I’ve seen the crossbow movement come a long, long way in the 20-years I’ve been pushing, check that (that’s writer slang for oops), in the 20 years I’ve been helping others decide that they should push for expanding crossbow hunting opportunity. I’ve seen people like the publisher of this magazine come to my camp with a chip on his shoulder about including crossbows in the same breath as long, recurve or compound bows. And I’ve knocked that chip off – actually I didn’t. I just handed them a crossbow and said, here, go hunt with it for three or so days and make up you own mind about what it is and what it isn’t – instead of believing the truth’s published by the “Anti-Crossbow Committee” of the Professional Bowhunters Society. That one always got me, too. I’ve hunted with a bow and arrow set for many decades but nobody ever offered me a job as a “professional bowhunter.”

    In fact, I take offense in the modern communications forum that insists because someone is on our TV in brilliant HD – in a time slot that their production company purchased – is self-proclaimed a professional hunter. What the hell does that mean anyway? It sounds illegal to me. Wasn’t it the professional hunters that wiped out the passenger pigeon and almost the American bison? There hasn’t been a rewarding television show about the outdoors since the “American Sportsman” with Kurt Gowdy. When another producer can make a show that demands the hunter to watch, and actually relates fact – not, you can only kill this if you use this, and then change that next year when the sponsor change -- and put the responsibility on the network sell the ads will I start thumping the educational value of TV.

    There are TV producers that have full and faithful intention of serving the educational needs of their viewers, and many of them do a fantastic job while dealing with the constraints of having to buy time and pay for it with sponsor money. A long time ago when I was the editor of two regional (and successful at the time) outdoor magazines, I was approached by a producer to do a TV show. At the time I fought with my advertising sales staff on a regular basis about editorial purity – we don’t sell editorial, we sell our dedicated readership.
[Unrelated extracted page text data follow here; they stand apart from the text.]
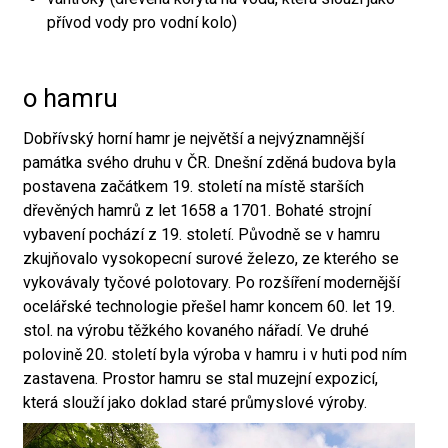
přívod vody pro vodní kolo)
o hamru
Dobřívský horní hamr je největší a nejvýznamnější
památka svého druhu v ČR. Dnešní zděná budova byla
postavena začátkem 19. století na místě starších
dřevěných hamrů z let 1658 a 1701. Bohaté strojní
vybavení pochází z 19. století. Původně se v hamru
zkujňovalo vysokopecní surové železo, ze kterého se
vykovávaly tyčové polotovary. Po rozšíření modernější
ocelářské technologie přešel hamr koncem 60. let 19.
stol. na výrobu těžkého kovaného nářadí. Ve druhé
polovině 20. století byla výroba v hamru i v huti pod ním
zastavena. Prostor hamru se stal muzejní expozicí,
která slouží jako doklad staré průmyslové výroby.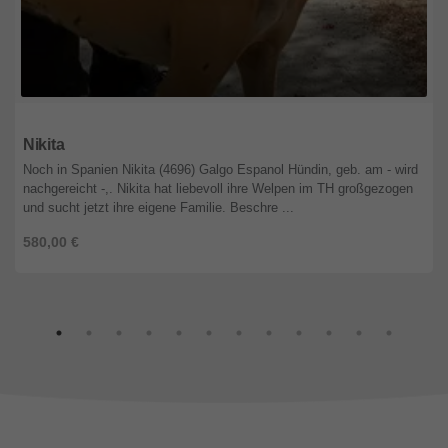
Niedersachsen
Nikita
Noch in Spanien Nikita (4696) Galgo Espanol Hündin, geb. am - wird
nachgereicht -,. Nikita hat liebevoll ihre Welpen im TH großgezogen
und sucht jetzt ihre eigene Familie. Beschre ...
580,00 €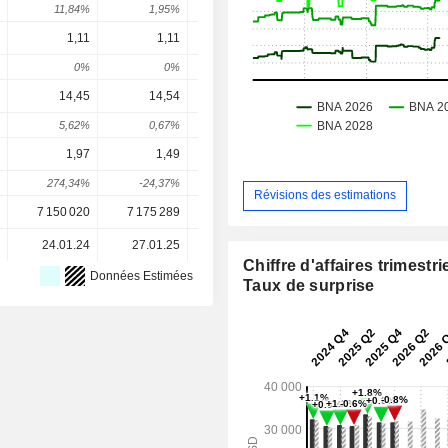
11,84%
1,95%
4,26%
2,05%
8,34
1,11
1,11
1,11
1,11
1,1
0%
0%
0%
0%
0
14,45
14,54
15,63
15,82
17,0
5,62%
0,67%
7,45%
1,22%
7,65
1,97
1,49
3,04
2,344
2,56
274,34%
-24,37%
104,03%
-22,88%
9,34
Révisions des estimations
7 150 020
7 175 289
7 089 449
6 852 386
6 852 38
24.01.24
27.01.25
28.01.26
-
Chiffre d'affaires trimestrie
Données Estimées
Taux de surprise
I told that producer when outdoor TV came to that same standard I’d host a TV program with the magazine’s masthead.

    I guess I was wrong, the two regional titles are long gone (but not because of my editorial stance – we had a new investor come in that new better), and today most of the hunting magazines set their editorial content by how much who is spending in advertising. We have prominent writers as spokespersons for this or that, or a pro staffer for this or that, even editors of publications doing the same thing. And because fewer and fewer hunters are looking for information in print – read that as at least a chance to glean some knowledge as opposed to the hype of killing a trophy every time the 30-minute show airs – more and more of those publications that truly try to express an editorial purpose are failing.

    Daniel James Hendricks, your magazine has an editorial purpose – one that I hope it reaches with concerned industry support in the form of advertising. Never sell your editorial platform, to do so would only lead to a loss of credibility. Crossbows are archery equipment – Daniel Hendricks told me that the second year he hunted with me.

Note: I think perhaps the recent death of Walter Cronkite might have spawned this column. He was the last of a kind. During his nightly broadcast for CBS he reported the news, he didn’t tell you the news. I think many of today’s anchors, or special correspondents might be acting as pro-staffers for a political party or at least a stance somewhere left of center.